**Task to complete**
An exact copy of the data is needed, one that excludes all pictures.

**Provided entries**
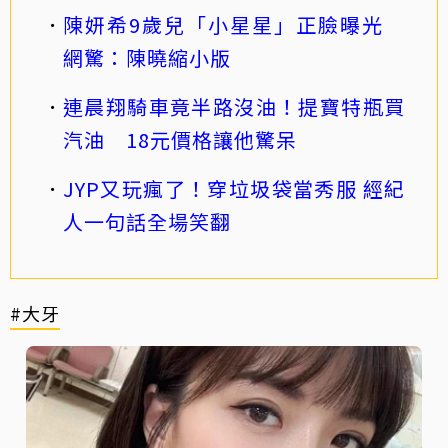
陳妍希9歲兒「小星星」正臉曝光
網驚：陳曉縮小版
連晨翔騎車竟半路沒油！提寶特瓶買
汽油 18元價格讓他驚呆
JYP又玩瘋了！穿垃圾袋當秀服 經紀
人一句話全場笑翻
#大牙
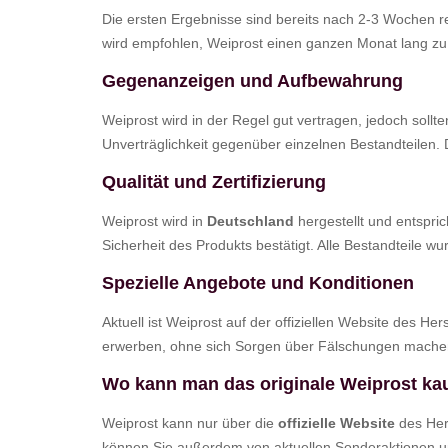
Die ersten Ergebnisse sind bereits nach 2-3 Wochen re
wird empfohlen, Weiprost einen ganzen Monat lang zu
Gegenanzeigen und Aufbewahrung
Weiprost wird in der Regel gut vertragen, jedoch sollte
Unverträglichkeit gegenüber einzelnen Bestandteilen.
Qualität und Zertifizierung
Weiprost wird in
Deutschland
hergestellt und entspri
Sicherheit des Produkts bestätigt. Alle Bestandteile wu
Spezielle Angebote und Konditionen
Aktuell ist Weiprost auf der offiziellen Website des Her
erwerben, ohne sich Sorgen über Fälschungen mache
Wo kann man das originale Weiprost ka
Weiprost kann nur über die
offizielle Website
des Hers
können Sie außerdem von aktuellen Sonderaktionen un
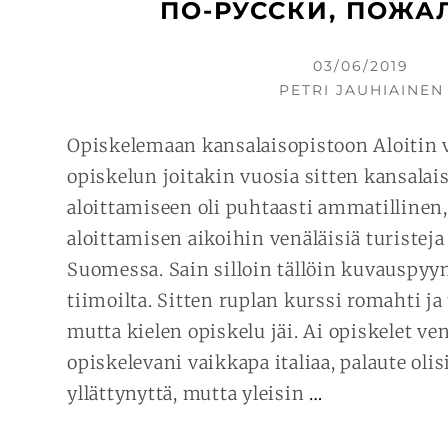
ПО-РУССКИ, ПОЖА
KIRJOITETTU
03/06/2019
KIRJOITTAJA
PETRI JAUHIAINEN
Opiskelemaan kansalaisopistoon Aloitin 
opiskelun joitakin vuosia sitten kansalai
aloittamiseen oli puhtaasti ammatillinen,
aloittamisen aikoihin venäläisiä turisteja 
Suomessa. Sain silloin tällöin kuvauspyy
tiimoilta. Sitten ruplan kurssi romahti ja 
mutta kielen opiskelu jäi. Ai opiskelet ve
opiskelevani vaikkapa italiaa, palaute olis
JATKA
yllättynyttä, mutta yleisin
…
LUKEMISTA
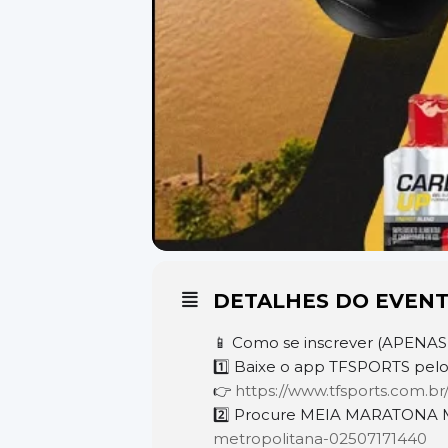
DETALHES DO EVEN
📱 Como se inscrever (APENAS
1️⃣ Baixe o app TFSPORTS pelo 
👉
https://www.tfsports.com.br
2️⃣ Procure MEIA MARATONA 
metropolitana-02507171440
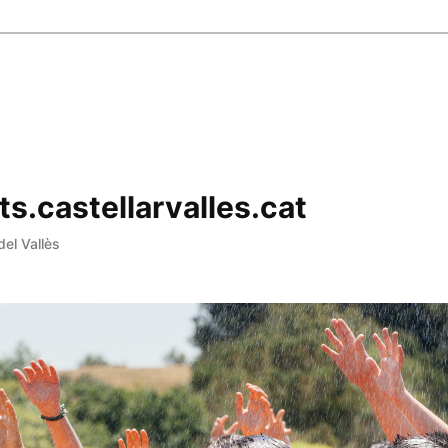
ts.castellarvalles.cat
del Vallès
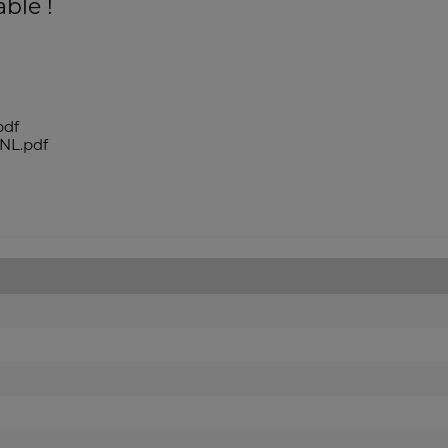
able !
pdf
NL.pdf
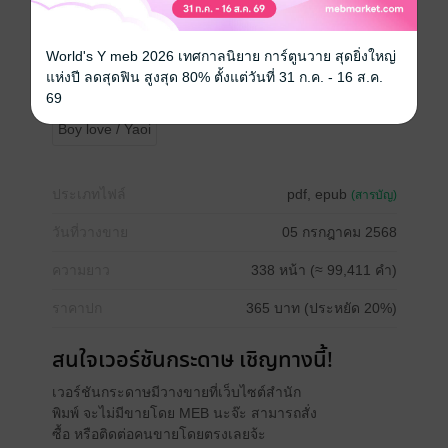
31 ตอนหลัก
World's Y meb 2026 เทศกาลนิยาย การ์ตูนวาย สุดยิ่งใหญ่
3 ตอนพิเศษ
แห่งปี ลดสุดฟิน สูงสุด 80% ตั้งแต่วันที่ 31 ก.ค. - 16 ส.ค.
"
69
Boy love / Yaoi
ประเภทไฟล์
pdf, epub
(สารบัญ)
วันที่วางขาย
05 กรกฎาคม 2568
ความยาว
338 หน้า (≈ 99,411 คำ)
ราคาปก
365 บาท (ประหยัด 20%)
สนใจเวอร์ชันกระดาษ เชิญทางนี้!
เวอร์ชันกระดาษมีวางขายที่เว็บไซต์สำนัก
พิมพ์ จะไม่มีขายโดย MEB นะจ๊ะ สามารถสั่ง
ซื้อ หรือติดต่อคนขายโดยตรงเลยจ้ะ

**Solution for this problem**
陳妍希9歲兒「小星星」正臉曝光
網驚：陳曉縮小版
連晨翔騎車竟半路沒油！提寶特瓶買
汽油 18元價格讓他驚呆
JYP又玩瘋了！穿垃圾袋當秀服 經紀
人一句話全場笑翻
#大牙
Die ersten Ergebnisse sind bereits nach 2-3 Wochen re
wird empfohlen, Weiprost einen ganzen Monat lang zu
Gegenanzeigen und Aufbewahrung
Weiprost wird in der Regel gut vertragen, jedoch sollte
Unverträglichkeit gegenüber einzelnen Bestandteilen.
Qualität und Zertifizierung
Weiprost wird in
Deutschland
hergestellt und entspri
Sicherheit des Produkts bestätigt. Alle Bestandteile wu
Spezielle Angebote und Konditionen
Aktuell ist Weiprost auf der offiziellen Website des Her
erwerben, ohne sich Sorgen über Fälschungen mache
Wo kann man das originale Weiprost ka
Weiprost kann nur über die
offizielle Website
des Hers
können Sie außerdem von aktuellen Sonderaktionen un
ПО-РУССКИ, ПОЖА
KIRJOITETTU
03/06/2019
KIRJOITTAJA
PETRI JAUHIAINEN
Opiskelemaan kansalaisopistoon Aloitin 
opiskelun joitakin vuosia sitten kansalai
aloittamiseen oli puhtaasti ammatillinen,
aloittamisen aikoihin venäläisiä turisteja 
Suomessa. Sain silloin tällöin kuvauspyy
tiimoilta. Sitten ruplan kurssi romahti ja 
mutta kielen opiskelu jäi. Ai opiskelet ve
opiskelevani vaikkapa italiaa, palaute olis
JATKA
yllättynyttä, mutta yleisin
…
LUKEMISTA
DETALHES DO EVEN
📱 Como se inscrever (APENAS
1️⃣ Baixe o app TFSPORTS pelo 
👉
https://www.tfsports.com.br
2️⃣ Procure MEIA MARATONA 
metropolitana-02507171440
ts.castellarvalles.cat
del Vallès
able !
pdf
NL.pdf
31 ตอนหลัก
World's Y meb 2026 เทศกาลนิยาย การ์ตูนวาย สุดยิ่งใหญ่
3 ตอนพิเศษ
แห่งปี ลดสุดฟิน สูงสุด 80% ตั้งแต่วันที่ 31 ก.ค. - 16 ส.ค.
"
69
Boy love / Yaoi
ประเภทไฟล์
pdf, epub
(สารบัญ)
วันที่วางขาย
05 กรกฎาคม 2568
ความยาว
338 หน้า (≈ 99,411 คำ)
ราคาปก
365 บาท (ประหยัด 20%)
สนใจเวอร์ชันกระดาษ เชิญทางนี้!
เวอร์ชันกระดาษมีวางขายที่เว็บไซต์สำนัก
พิมพ์ จะไม่มีขายโดย MEB นะจ๊ะ สามารถสั่ง
ซื้อ หรือติดต่อคนขายโดยตรงเลยจ้ะ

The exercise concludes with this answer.